Source information section start
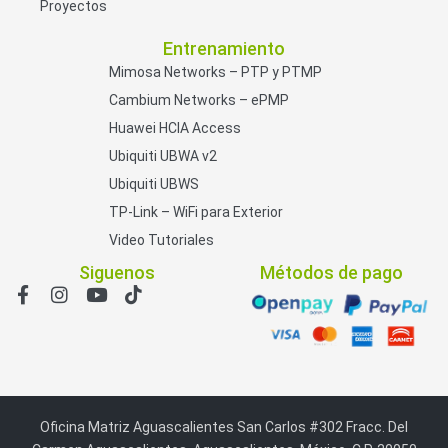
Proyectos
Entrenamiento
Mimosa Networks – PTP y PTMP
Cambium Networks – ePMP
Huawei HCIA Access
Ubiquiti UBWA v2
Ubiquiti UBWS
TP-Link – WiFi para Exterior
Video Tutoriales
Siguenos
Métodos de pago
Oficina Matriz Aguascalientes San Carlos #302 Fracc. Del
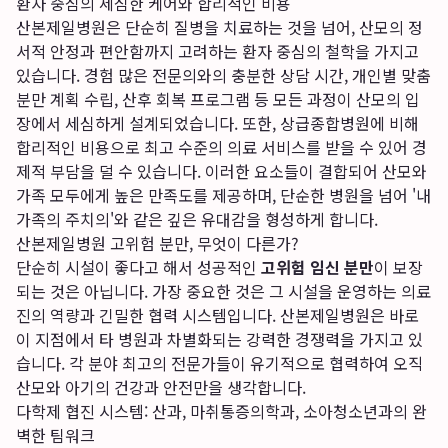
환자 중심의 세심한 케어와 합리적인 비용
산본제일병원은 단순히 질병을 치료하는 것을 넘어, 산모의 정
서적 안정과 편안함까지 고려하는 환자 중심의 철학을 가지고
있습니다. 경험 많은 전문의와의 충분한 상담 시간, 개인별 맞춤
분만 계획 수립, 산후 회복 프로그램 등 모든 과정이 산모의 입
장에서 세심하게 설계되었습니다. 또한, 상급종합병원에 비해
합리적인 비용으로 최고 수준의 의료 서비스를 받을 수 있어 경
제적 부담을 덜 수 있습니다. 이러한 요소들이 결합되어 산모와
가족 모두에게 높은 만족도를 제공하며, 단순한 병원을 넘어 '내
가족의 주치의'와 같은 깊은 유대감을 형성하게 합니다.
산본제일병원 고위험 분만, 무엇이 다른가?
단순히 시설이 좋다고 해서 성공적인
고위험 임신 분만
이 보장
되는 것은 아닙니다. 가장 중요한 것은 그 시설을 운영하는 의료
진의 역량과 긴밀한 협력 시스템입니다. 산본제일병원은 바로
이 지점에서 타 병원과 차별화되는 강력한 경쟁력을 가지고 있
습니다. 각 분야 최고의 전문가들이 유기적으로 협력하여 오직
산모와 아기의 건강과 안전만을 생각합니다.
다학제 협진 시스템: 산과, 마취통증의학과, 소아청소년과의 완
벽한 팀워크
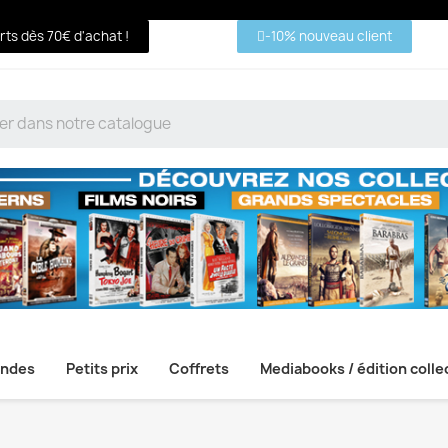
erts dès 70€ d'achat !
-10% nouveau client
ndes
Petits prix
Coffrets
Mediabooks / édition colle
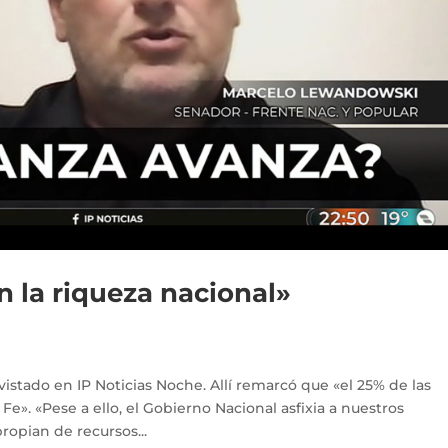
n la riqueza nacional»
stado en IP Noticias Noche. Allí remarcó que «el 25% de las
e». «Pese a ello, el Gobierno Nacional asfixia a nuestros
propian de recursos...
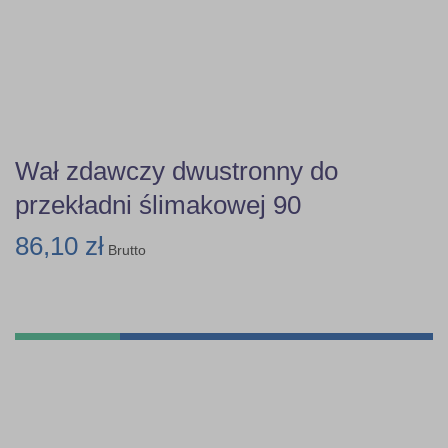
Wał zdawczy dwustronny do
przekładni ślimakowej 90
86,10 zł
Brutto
Source information section end
Source information section start
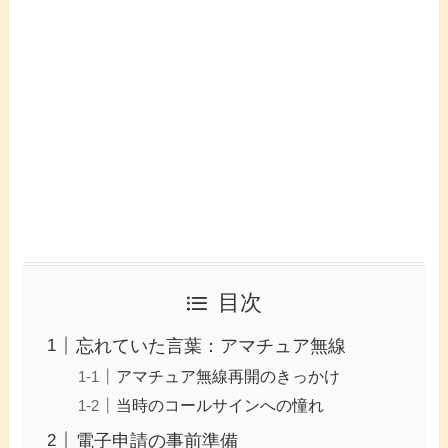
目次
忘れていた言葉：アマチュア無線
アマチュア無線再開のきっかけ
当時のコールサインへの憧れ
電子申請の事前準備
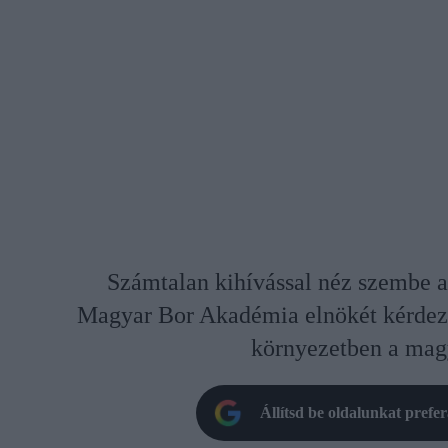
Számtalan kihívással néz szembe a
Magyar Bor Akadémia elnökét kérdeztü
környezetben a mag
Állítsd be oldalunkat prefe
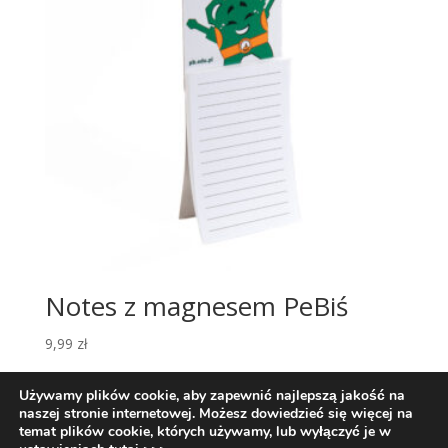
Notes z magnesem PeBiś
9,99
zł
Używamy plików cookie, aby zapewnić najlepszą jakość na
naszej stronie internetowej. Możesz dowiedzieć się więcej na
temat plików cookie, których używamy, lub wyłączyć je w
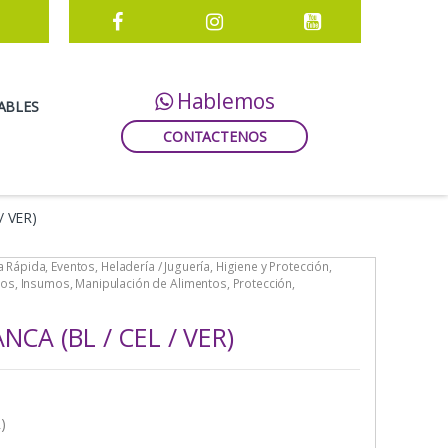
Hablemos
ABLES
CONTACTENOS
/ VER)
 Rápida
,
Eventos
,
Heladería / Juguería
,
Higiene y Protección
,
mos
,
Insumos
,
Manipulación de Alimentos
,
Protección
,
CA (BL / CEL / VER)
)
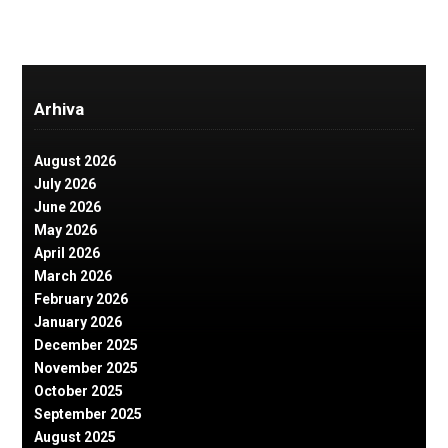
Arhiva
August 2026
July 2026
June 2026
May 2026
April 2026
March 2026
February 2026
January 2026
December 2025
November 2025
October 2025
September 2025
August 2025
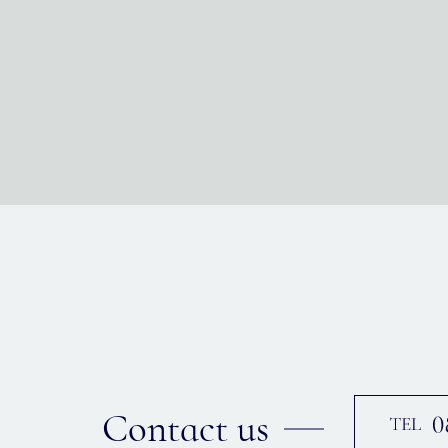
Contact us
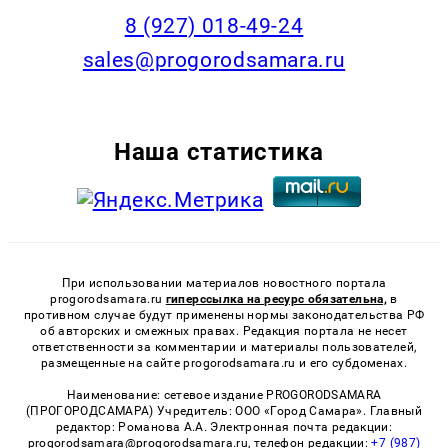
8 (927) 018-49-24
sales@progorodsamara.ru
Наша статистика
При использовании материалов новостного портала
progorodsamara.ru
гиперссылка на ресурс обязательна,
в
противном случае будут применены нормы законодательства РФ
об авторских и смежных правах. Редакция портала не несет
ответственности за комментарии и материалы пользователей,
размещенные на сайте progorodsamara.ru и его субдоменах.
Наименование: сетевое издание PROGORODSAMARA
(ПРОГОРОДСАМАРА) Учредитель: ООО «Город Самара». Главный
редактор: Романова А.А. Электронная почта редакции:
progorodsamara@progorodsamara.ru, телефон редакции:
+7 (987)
Source information section end
◆ Work instructions ◆
Only the lines that contain the string "портала" are to be copied from the records.

◆ Answer space ◆
При использовании материалов новостного портала
об авторских и смежных правах. Редакция портала не несет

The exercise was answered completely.